Sur la fin, j’ai freiné, mais j’aurais peut-être même pu battre le record des 24 heures en solitaire (851 milles parcourus par François Gabart en 2017). Ce bateau est tellement incroyable.
L’émulation avec Tom (Laperche) a été capitale pour réussir un chrono pareil (12 jours 1 heure 14 minutes à Bonne-Espérance). On parlait tous les jours, on était un peu compagnons de route et on se tirait la bourre de façon très amicale. J’ai beaucoup de tristesse pour ce qui lui est arrivé (avarie majeure après une collision). C’est quelqu’un que j’admire beaucoup et cela aurait pu m’arriver aussi.
Ce serait toutefois mentir de dire qu’il n’y a pas une petite part de moi qui est plus détendue maintenant. Il me bousculait, c’était extrêmement usant et là, ça fait un concurrent sérieux en moins. S’il était encore là, je serais beaucoup plus fatigué.
Ma course a changé désormais. Avec une telle avance, on va pouvoir faire le choix de ne pas prendre les routes optimales, mais celles qui préservent le bateau. On peut essayer d’éviter les zones de mer fortes.
C’est un peu étrange, j’ai passé ma vie à tenter d’aller plus vite en bateau, à compter chaque mille et là, j’en suis à limiter ma vitesse et à chercher moins de mer. C’est un luxe incroyable et c’est la particularité de ce challenge qui est presque une course à élimination. Mon avance ne me sert à rien si je casse le bateau.
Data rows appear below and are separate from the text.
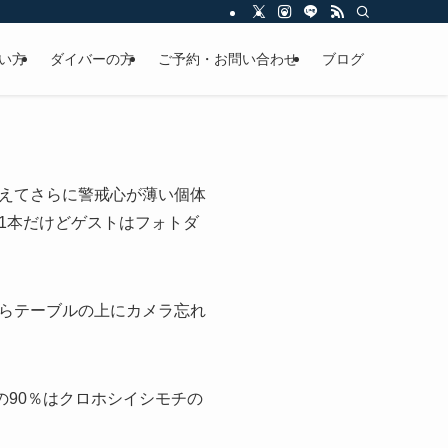
い方
ダイバーの方
ご予約・お問い合わせ
ブログ
えてさらに警戒心が薄い個体
1本だけどゲストはフォトダ
らテーブルの上にカメラ忘れ
の90％はクロホシイシモチの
Pour l’instant, il est en bon état et je n’ai pas de problème technique. Donc forcément, le moral est bon. On est devant et les conditions sont plutôt faciles. Mais je n’ai pas le temps de m’ennuyer. Soit je dors, soit je bricole, je range ou je fais la vaisselle. Je me surprends à prendre beaucoup de plaisir en mer alors que, contrairement à d’autres marins, je ne suis pas quelqu’un qui rêve de passer des semaines en solitaire. D’ailleurs, j’essaie de me mettre un peu des barrières mentales pour ne pas trop penser à la terre.